What is so terrible about the sin of the spies? What is it about this sin that prevented the Israelites from entering the Land of Israel, sending them instead for a desert trek that lasted forty years? And if that is not bad enough, why do we continue to pay the price of this sin until our very own times?

In Hebrew, the word for "sin," chet, also means to "miss the mark." With the sin of the spies, we missed the mark - the mission that Abraham started and that continued with the Exodus of the Jews from Egypt and the receiving of the Torah at Mount Sinai. We were simply unprepared to carry out the mission for which we set out on this journey. The forty year delay in the desert was not a punishment. It was a consequence of the dismal reality that surfaced with the sin of the spies.

To understand how this happened and how the sin of the spies is connected to the Ninth of Av and the destruction of the Holy Temple, we must understand the Jewish mission. We must understand why G-d directed Abraham to establish the Nation of Israel, why He brought us through the crucible of Egypt, miraculously redeemed us from there, gave us the Torah at Mount Sinai and brought us to the Land of Israel.
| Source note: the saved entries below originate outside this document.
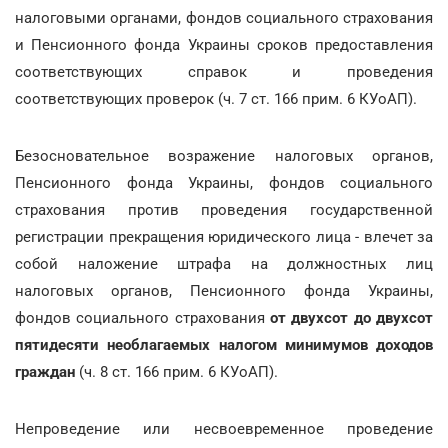
налоговыми органами, фондов социального страхования
и Пенсионного фонда Украины сроков предоставления
соответствующих справок и проведения
соответствующих проверок (ч. 7 ст. 166 прим. 6 КУоАП).
Безосновательное возражение налоговых органов,
Пенсионного фонда Украины, фондов социального
страхования против проведения государственной
регистрации прекращения юридического лица - влечет за
собой наложение штрафа на должностных лиц
налоговых органов, Пенсионного фонда Украины,
фондов социального страхования
от двухсот до двухсот
пятидесяти необлагаемых налогом минимумов доходов
граждан
(ч. 8 ст. 166 прим. 6 КУоАП).
Непроведение или несвоевременное проведение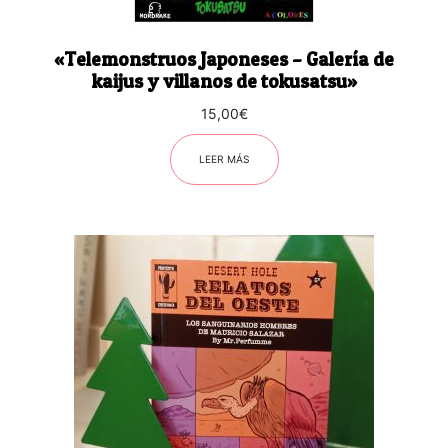
«Telemonstruos Japoneses – Galería de
kaijus y villanos de tokusatsu»
15,00
€
LEER MÁS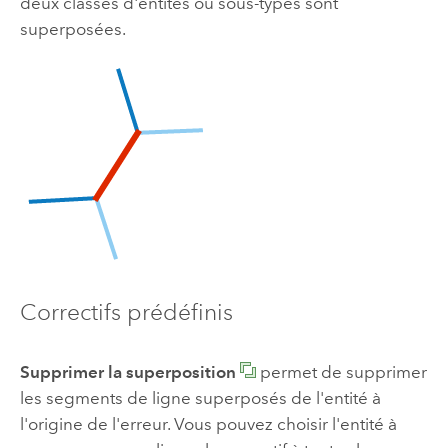
deux classes d'entités ou sous-types sont
superposées.
Correctifs prédéfinis
Supprimer la superposition
permet de supprimer
les segments de ligne superposés de l'entité à
l'origine de l'erreur. Vous pouvez choisir l'entité à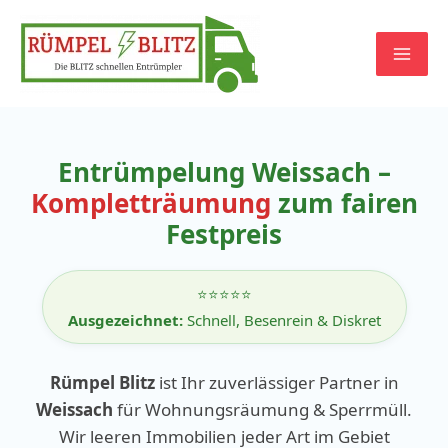
Zum
Inhalt
springen
Entrümpelung Weissach –
Kompletträumung
zum fairen
Festpreis
⭐⭐⭐⭐⭐
Ausgezeichnet:
Schnell, Besenrein & Diskret
Rümpel Blitz
ist Ihr zuverlässiger Partner in
Weissach
für Wohnungsräumung & Sperrmüll.
Wir leeren Immobilien jeder Art im Gebiet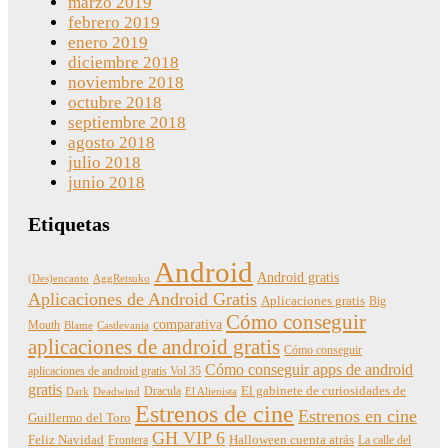
marzo 2019
febrero 2019
enero 2019
diciembre 2018
noviembre 2018
octubre 2018
septiembre 2018
agosto 2018
julio 2018
junio 2018
Etiquetas
Android
Android gratis
(Des)encanto
AggRetsuko
Aplicaciones de Android Gratis
Aplicaciones gratis
Big
Cómo conseguir
comparativa
Mouth
Blame
Castlevania
aplicaciones de android gratis
Cómo conseguir
Cómo conseguir apps de android
aplicaciones de android gratis Vol 35
gratis
Dracula
El gabinete de curiosidades de
Dark
Deadwind
El Alienista
Estrenos de cine
Estrenos en cine
Guillermo del Toro
GH VIP 6
Feliz Navidad
Frontera
Halloween cuenta atrás
La calle del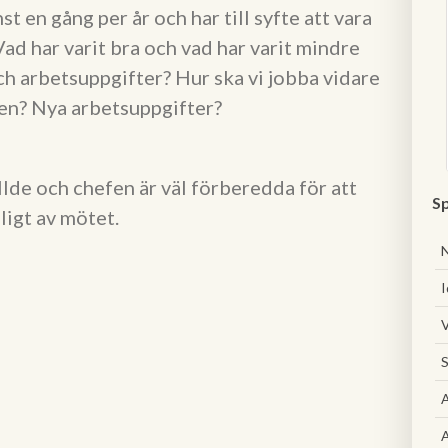
t en gång per år och har till syfte att vara
Vad har varit bra och vad har varit mindre
ch arbetsuppgifter? Hur ska vi jobba vidare
nen? Nya arbetsuppgifter?
llde och chefen är väl förberedda för att
Sp
ligt av mötet.
I
V
S
A
A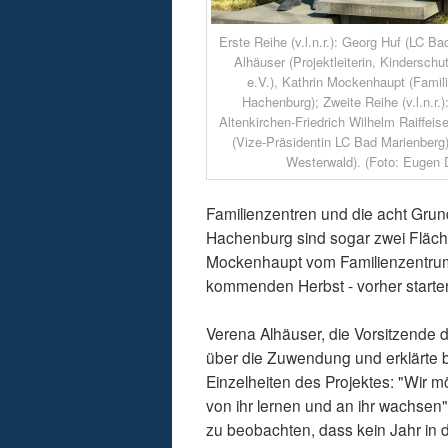
Erste Reihe (v.l.n.r.): Georg Huf (LC B
Alhäuser (Projektleiterin, Kindersc
e.V.), Kathrin Mockenhaupt (Famil
Hachenburg); Zweite Reihe (v.l.n.r.
Altenkirchen-Friedrich Wilhelm Raiffei
(Vize-Präsidentin LC Bad Marienberg
Westerwald). (Foto: Eugen 
Familienzentren und die acht Gru
Hachenburg sind sogar zwei Fläche
Mockenhaupt vom Familienzentrum 
kommenden Herbst - vorher starte
Verena Alhäuser, die Vorsitzende 
über die Zuwendung und erklärte b
Einzelheiten des Projektes: "Wir m
von ihr lernen und an ihr wachsen
zu beobachten, dass kein Jahr in d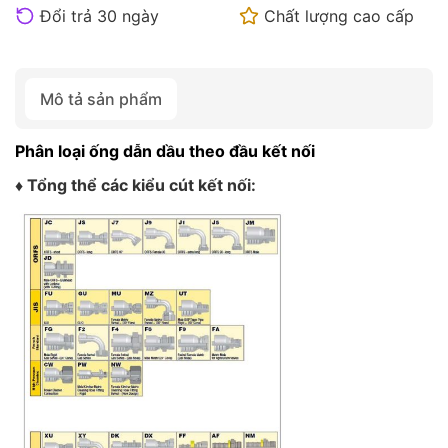
Đổi trả 30 ngày
Chất lượng cao cấp
Mô tả sản phẩm
Phân loại ống dẫn dầu theo đầu kết nối
♦ Tổng thể các kiểu cút kết nối: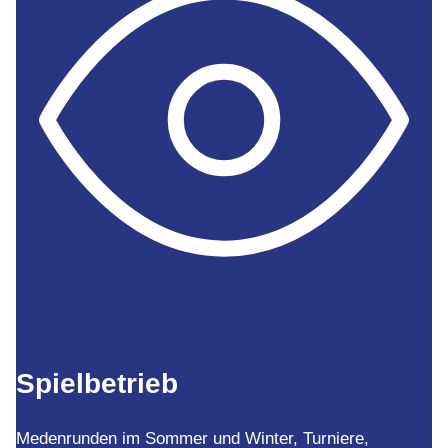
Spielbetrieb
Medenrunden im Sommer und Winter, Turniere,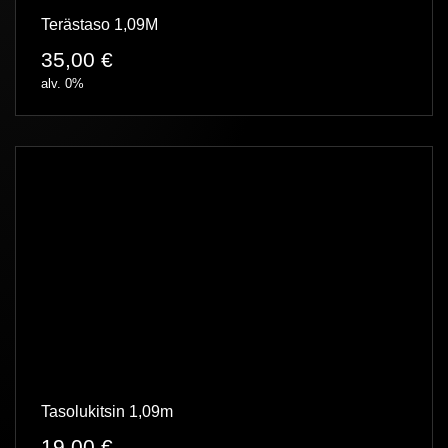
Terästaso 1,09M
35,00
€
alv. 0%
Tasolukitsin 1,09m
19,00
€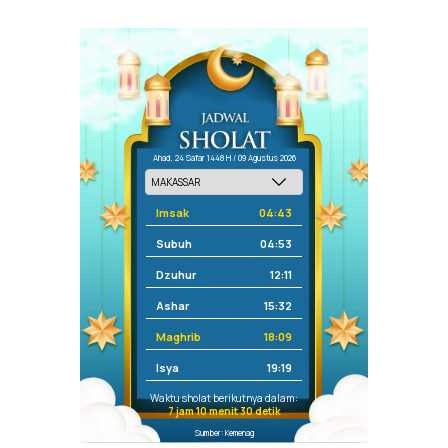
Ahad, 24 Safar 1448 H / 09 Agustus 2026
Imsak
04:43
Subuh
04:53
Dzuhur
12:11
Ashar
15:32
Maghrib
18:09
Isya
19:19
Waktu sholat berikutnya dalam:
7 jam 10 menit 30 detik
Sumber: Kemenag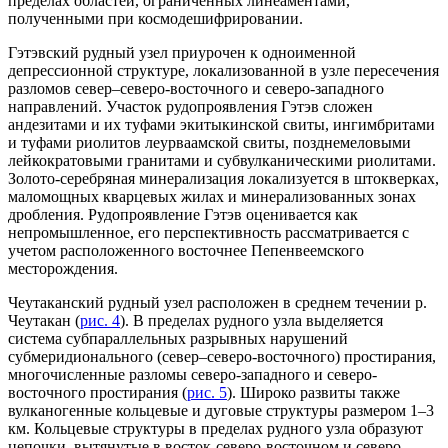
пределах областей, ограниченных линеаментами,
полученными при космодешифрировании.
Гэтэвский рудный узел приурочен к одноименной
депрессионной структуре, локализованной в узле пересечения
разломов север–северо-восточного и северо-западного
направлений. Участок рудопроявления Гэтэв сложен
андезитами и их туфами экитыкинской свиты, ингимбритами
и туфами риолитов леурваамской свиты, позднемеловыми
лейкократовыми гранитами и субвулканическими риолитами.
Золото-серебряная минерализация локализуется в штокверках,
маломощных кварцевых жилах и минерализованных зонах
дробления. Рудопроявление Гэтэв оценивается как
непромышленное, его перспективность рассматривается с
учетом расположенного восточнее Пепенвеемского
месторождения.
Чеутаканский рудный узел расположен в среднем течении р.
Чеутакан (
рис. 4
). В пределах рудного узла выделяется
система субпараллельных разрывных нарушений
субмеридионального (север–северо-восточного) простирания,
многочисленные разломы северо-западного и северо-
восточного простирания (
рис. 5
). Широко развиты также
вулканогенные кольцевые и дуговые структуры размером 1–3
км. Кольцевые структуры в пределах рудного узла образуют
цепочки, вытянутые в восток-северо-восточном и северо-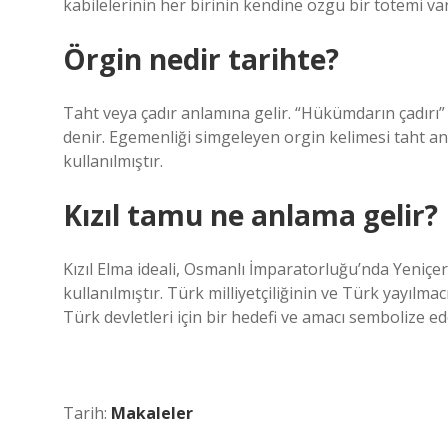
kabilelerinin her birinin kendine özgü bir totemi var
Örgin nedir tarihte?
Taht veya çadır anlamına gelir. “Hükümdarın çadırı” 
denir. Egemenliği simgeleyen orgin kelimesi taht an
kullanılmıştır.
Kızıl tamu ne anlama gelir?
Kızıl Elma ideali, Osmanlı İmparatorluğu’nda Yeniçer
kullanılmıştır. Türk milliyetçiliğinin ve Türk yayılma
Türk devletleri için bir hedefi ve amacı sembolize ed
Tarih:
Makaleler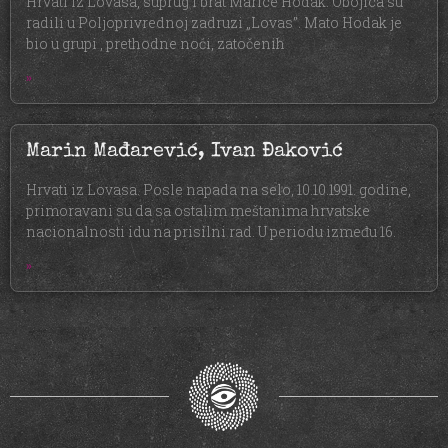
Hrvati iz Lovasa, suprug i brat Marice Hodak. Obojica su
radili u Poljoprivrednoj zadruzi „Lovas”. Mato Hodak je
bio u grupi , prethodne noći, zatočenih
»
Marin Mađarević, Ivan Đaković
Hrvati iz Lovasa. Posle napada na selo, 10.10.1991. godine,
primoravani su da sa ostalim meštanima hrvatske
nacionalnosti idu na prisilni rad. U periodu između 16.
»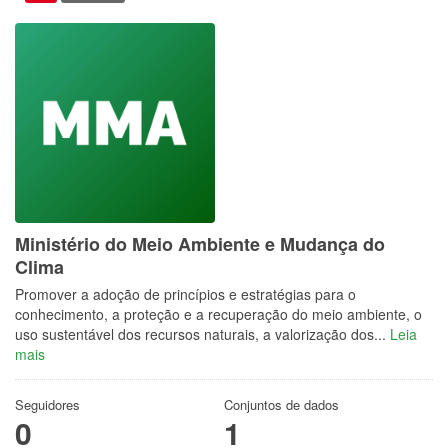
Ministério do Meio Ambiente e Mudança do
Clima
Promover a adoção de princípios e estratégias para o
conhecimento, a proteção e a recuperação do meio ambiente, o
uso sustentável dos recursos naturais, a valorização dos...
Leia
mais
Seguidores
Conjuntos de dados
0
1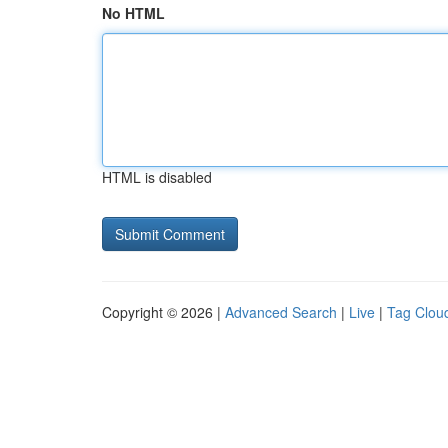
No HTML
HTML is disabled
Copyright © 2026 |
Advanced Search
|
Live
|
Tag Clou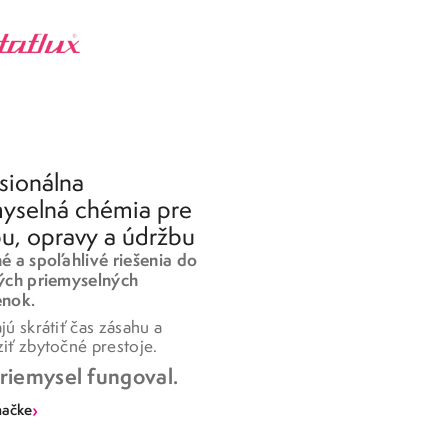
EFEKTÍVNE
ODMASŤOVAČE
PRE PRIEMYSEL
Výkonné riešenia na odstránenie olejov,
sionálna
tukov a odolných prevádzkových
yselná chémia pre
nečistôt. Pre rýchle čistenie dielov,
u, opravy a údržbu
strojov a povrchov vo výrobe aj údržbe.
 a spoľahlivé riešenia do
Čistý povrch. Spoľahlivý výsledok.
ých priemyselných
nok.
ú skrátiť čas zásahu a
›
ZJISTIT VÍCE
ť zbytočné prestoje.
riemysel fungoval.
›
načke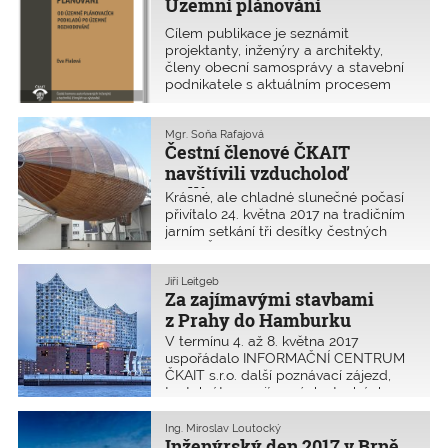
Územní plánování
Cílem publikace je seznámit
projektanty, inženýry a architekty,
členy obecní samosprávy a stavební
podnikatele s aktuálním procesem
územního plánování. Text je zaměřen
na praktické uplatňování stavebního
zákona, prohloubení celkového
Mgr. Soňa Rafajová
Čestní členové ČKAIT
přehledu o nástrojích územního
navštívili vzducholoď
Gulliver v Praze
Krásné, ale chladné slunečné počasí
přivítalo 24. května 2017 na tradičním
jarním setkání tři desítky čestných
členů ČKAIT z celé republiky v nově
vybudovaném prostoru v Praze, a to
v Centru současného umění DOX.
Jiří Leitgeb
Za zajímavými stavbami
Cílem setkání byla návštěva
vzducholodě Gulli
z Prahy do Hamburku
V termínu 4. až 8. května 2017
uspořádalo INFORMAČNÍ CENTRUM
ČKAIT s.r.o. další poznávací zájezd,
tentokrát po zajímavých stavbách
části Německa. Účastníky uchvátila
zejména stavba Labské filharmonie
Ing. Miroslav Loutocký
v Hamburku. Účastníci zájezdu měli
Inženýrský den 2017 v Brně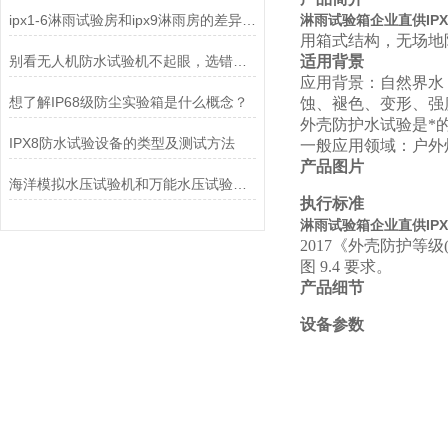
ipx1-6淋雨试验房和ipx9淋雨房的差异特点
淋雨试验箱企业直供IPX
用箱式结构，无场地
别看无人机防水试验机不起眼，选错了真能坑惨你
适用背景
应用背景：自然界水
想了解IP68级防尘实验箱是什么概念？
蚀、褪色、变形、强
外壳防护水试验是*
IPX8防水试验设备的类型及测试方法
一般应用领域：户外
产品图片
海洋模拟水压试验机和万能水压试验机的区别
执行标准
淋雨试验箱企业直供IPX
2017《外壳防护等级
图
9.4
要求。
产品细节
设备参数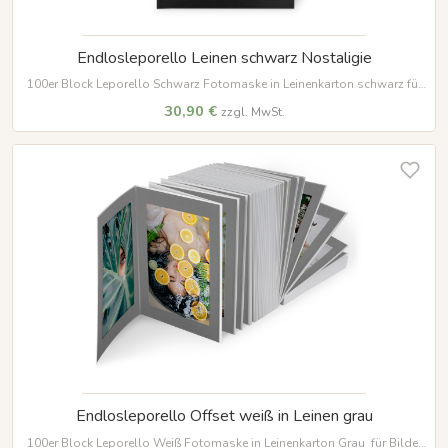
Endlosleporello Leinen schwarz Nostaligie
100er Block Leporello Schwarz Fotomaske in Leinenkarton schwarz für
Bilder im Format 13 x 18 cm
30,90 €
zzgl. MwSt.
Endlosleporello Offset weiß in Leinen grau
100er Block Leporello Weiß Fotomaske in Leinenkarton Grau für Bilder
Our mission as Jews is to connect heaven and earth; to live our physical lives in the most natural and realistic manner - but with G-d ever-present in our midst - as individuals and as a nation. This is how we testify to the presence of the Creator in our world and to the manner in which humanity is expected to conduct itself.

A skeptical Frederick the Great once asked his court chaplain for proof that G-d exists, to which his chaplain replied, "The Jews, your majesty, the Jews." "The Jews are the conscience of the world," said Hitler, may his name be blotted out," and thus must be destroyed."

The purpose of our journey is to create a modern and completely relevant nation that conducts itself morally and whose very existence and way of life points to its Father in heaven: a nation that is predicated on G-d. In the past, this was called an "exemplary society." In our prayers, we express this idea as "perfection of the world in the Kingdom of the Almighty." The pinnacle of this mission is embodied in the Holy Temple - the royal palace of the King of the world, the place where the physical and metaphysical converge; a place where all the inhabitants of the world can come to touch the eternal.

In the desert we lived like angels. Our war with Pharaoh was conducted by none other than the Creator, Himself and our sustenance fell daily from Heaven. When it came time to enter the Land of Israel and to work for our bread, to fight our wars and to conduct ourselves on the basis of earthly reality, we turned our backs on our national mission and preferred to remain in the desert. We preferred to be "religious" and to leave the responsibility for reality to others. We attempted to prove the complete opposite of our destiny -to prove that a nation is incapable of living in this world with G-d in its midst.

When the entire generation of the desert died, we entered the Land of Israel and later built the Holy Temple. But then the opposite problem surfaced. We clung to simple routine and surrendered our connection to holiness. In the Land of Israel, we preferred to be strictly "secular." The Holy Temple was no longer the means to connect the holy and mundane. On the contrary - the religious rituals in the Temple took place detached from the corruption outside its walls. The Temple became a fig leaf for life devoid of holiness. Thus, it was destroyed.

We are still motivated by our Jewish destiny: to connect heaven and earth. Without this destiny, we cannot exist. The lesson of the Ninth of Av is that in order to carry out our mission we must be simultaneously secular and religious - responsible for reality and firmly ensconced in holiness. The separation between the two is the sin of the spies. The destruction of the Temple is its consequence.